Unabhängig vom derzeitigen Wirkungsgrad erfordert die benötigte Wasserstoffmenge allein in Deutschland einen massiven Ausbau der erneuerbaren Energien. Hiermit verbunden sind im Inland vor allem Flächeninanspruchnahme, Nutzungskonflikte und Umweltfolgen (vgl. Kap. 3.2 und 3.5). Ferner kann die „Versorgung der Wasserstoffproduktion mit Strom aus erneuerbaren Energiequellen (…) mit der Dekarbonisierung des heimischen Energiesystems in Konflikt geraten, wenn die besten Standorte für die erneuerbare Stromproduktion für die Erstellung von Wasserstoff verwendet wird“ (BUND, o. J.).

Nach Möglichkeit sollte grüner Wasserstoff mit Überschussstrom erzeugt werden. „Es ist jedoch nicht zu erwarten, dass die Menge an Überschussstrom in Deutschland ausreicht, um die prognostizierten Bedarfe an Wasserstoff zu produzieren. Die theoretische nutzbare Menge von Überschussstrom ist von den regionalen Gegebenheiten abhängig. Voraussichtlich liegt vor allem bei Offshore-Windanlagen eine überschüssige Strommenge vor, sofern das Stromnetz ausgelastet ist, die für die Herstellung von strombasierten Produkten nutzbar gemacht werden kann.“ (SRU, 2021, S. 70)

Da die Produktionskapazitäten aufgrund von Flächenrestriktionen begrenzt sind, ist davon auszugehen, dass der Großteil des grünen Wasserstoffs im Ausland produziert wird. Durch „den beschleunigten Ausbau von erneuerbaren Energien und die Verbreitung des entsprechenden Know-hows bei deren Produktion und Nutzung kann mit geringerer zusätzlicher Förderung von Projekten ein verbesserter Energiezugang für die lokale Bevölkerung ermöglicht werden.“ (NWR, 2021b, S. 3)

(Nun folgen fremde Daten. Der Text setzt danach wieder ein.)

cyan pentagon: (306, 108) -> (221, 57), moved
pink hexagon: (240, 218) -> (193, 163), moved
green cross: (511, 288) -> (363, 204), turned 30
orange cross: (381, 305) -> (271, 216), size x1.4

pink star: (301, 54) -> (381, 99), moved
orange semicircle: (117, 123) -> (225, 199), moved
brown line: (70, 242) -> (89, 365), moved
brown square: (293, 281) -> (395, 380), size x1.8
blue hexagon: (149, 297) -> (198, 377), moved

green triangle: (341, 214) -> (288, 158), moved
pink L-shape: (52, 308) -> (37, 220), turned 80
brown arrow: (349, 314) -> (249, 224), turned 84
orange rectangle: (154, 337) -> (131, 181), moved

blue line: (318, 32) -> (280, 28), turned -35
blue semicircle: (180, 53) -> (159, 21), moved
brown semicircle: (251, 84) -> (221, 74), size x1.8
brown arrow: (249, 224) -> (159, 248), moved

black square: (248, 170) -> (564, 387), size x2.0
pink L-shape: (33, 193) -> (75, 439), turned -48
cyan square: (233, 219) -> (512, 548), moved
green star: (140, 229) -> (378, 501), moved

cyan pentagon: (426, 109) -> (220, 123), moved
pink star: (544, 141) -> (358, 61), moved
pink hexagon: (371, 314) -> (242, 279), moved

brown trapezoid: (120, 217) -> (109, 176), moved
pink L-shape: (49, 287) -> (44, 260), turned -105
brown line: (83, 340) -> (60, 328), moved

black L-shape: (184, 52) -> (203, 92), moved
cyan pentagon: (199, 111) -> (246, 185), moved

Auf der anderen Seite kann der auch im Ausland für die Herstellung von grünem Wasserstoff benötigte erhöhte Strombedarf zu einer Verfestigung von Energiearmut und/ oder dem Verlängern in der Nutzung fossiler Strukturen führen, denn mit „der Investition in Exportprojekte für die Erzeugung von erneuerbarem Strom und Wasserstoff wird nicht automatisch die Energieversorgung der lokalen Bevölkerung verbessert.“ (NWR, 2021b, S. 5) So weisen einige potentielle Exportländer für grünen Wasserstoff starke Abhängigkeiten von fossilen Energieträgern auf. Beispielsweise hat Marokko rund 90 % fossile Energien im Primärenergiemix (vgl. WUPPERTALER INSTITUT/ DIW ECON, 2020; SCI4CLIMATE.NRW, 2021). Bis 2030 „möchte das nordafrikanische Land den Anteil von Solar- und Windstromanlagen an der installierten Leistung von derzeit 30 % auf 52 % erhöhen, doch auch dann wird rund die Hälfte der Stromproduktion auf Kohle- und Erdgas entfallen.“ (MERTEN & SCHOLZ, 2021, S. 35)

Damit würde der Import von grünem Wasserstoff zwar die Dekabonisierungsbilanz im Importland positiv beeinflussen, im Sinne der globalen Nachhaltigkeitsziele hingegen die Klimaneutralität der Exportländer negativ beeinflussen. “There is a considerable risk that hydrogen pursuit being driven by the Global North countries’ decarbonisation agendas will worsen injustice and poverty in the Global South’s developing countries, especially in Africa. This could create situations in which African producer countries do not reap the full benefits of their own production because developed countries view them solely as raw material providers.” (ADOW et al., 2022, S. 5)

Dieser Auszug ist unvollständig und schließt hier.